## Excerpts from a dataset
^^^^^^^^

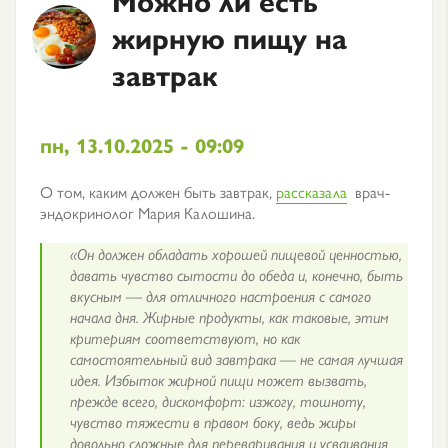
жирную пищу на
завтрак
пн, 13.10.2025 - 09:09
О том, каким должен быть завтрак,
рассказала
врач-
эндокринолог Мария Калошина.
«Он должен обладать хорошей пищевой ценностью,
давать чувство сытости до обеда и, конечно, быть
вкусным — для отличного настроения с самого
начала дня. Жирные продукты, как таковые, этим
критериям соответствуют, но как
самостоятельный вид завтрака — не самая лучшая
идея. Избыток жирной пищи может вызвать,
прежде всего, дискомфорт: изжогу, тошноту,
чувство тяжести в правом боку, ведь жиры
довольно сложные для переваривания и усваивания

^^^^^^^^

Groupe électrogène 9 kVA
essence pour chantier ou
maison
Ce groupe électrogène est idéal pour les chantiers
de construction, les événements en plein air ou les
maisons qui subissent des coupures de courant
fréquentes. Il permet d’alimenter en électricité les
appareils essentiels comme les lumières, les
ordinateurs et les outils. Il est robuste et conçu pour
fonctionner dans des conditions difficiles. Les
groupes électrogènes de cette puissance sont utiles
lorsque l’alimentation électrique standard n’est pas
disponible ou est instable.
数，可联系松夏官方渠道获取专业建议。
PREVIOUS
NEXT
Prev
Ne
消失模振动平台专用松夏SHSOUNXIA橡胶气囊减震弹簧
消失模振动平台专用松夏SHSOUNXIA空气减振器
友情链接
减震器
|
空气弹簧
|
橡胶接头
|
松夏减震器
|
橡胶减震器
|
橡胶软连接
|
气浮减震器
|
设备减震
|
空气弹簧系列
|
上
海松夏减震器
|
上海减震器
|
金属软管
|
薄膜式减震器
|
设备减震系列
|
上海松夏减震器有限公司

^^^^^^^^

Set down only the lines above that fall between the line holding "数，可联系松夏官方渠道获取专业建议。" and the line holding "上海松夏减震器有限公司", inclusive, keeping each exact.

## RESULT OF THE EXERCISE
数，可联系松夏官方渠道获取专业建议。
PREVIOUS
NEXT
Prev
Ne
消失模振动平台专用松夏SHSOUNXIA橡胶气囊减震弹簧
消失模振动平台专用松夏SHSOUNXIA空气减振器
友情链接
减震器
|
空气弹簧
|
橡胶接头
|
松夏减震器
|
橡胶减震器
|
橡胶软连接
|
气浮减震器
|
设备减震
|
空气弹簧系列
|
上
海松夏减震器
|
上海减震器
|
金属软管
|
薄膜式减震器
|
设备减震系列
|
上海松夏减震器有限公司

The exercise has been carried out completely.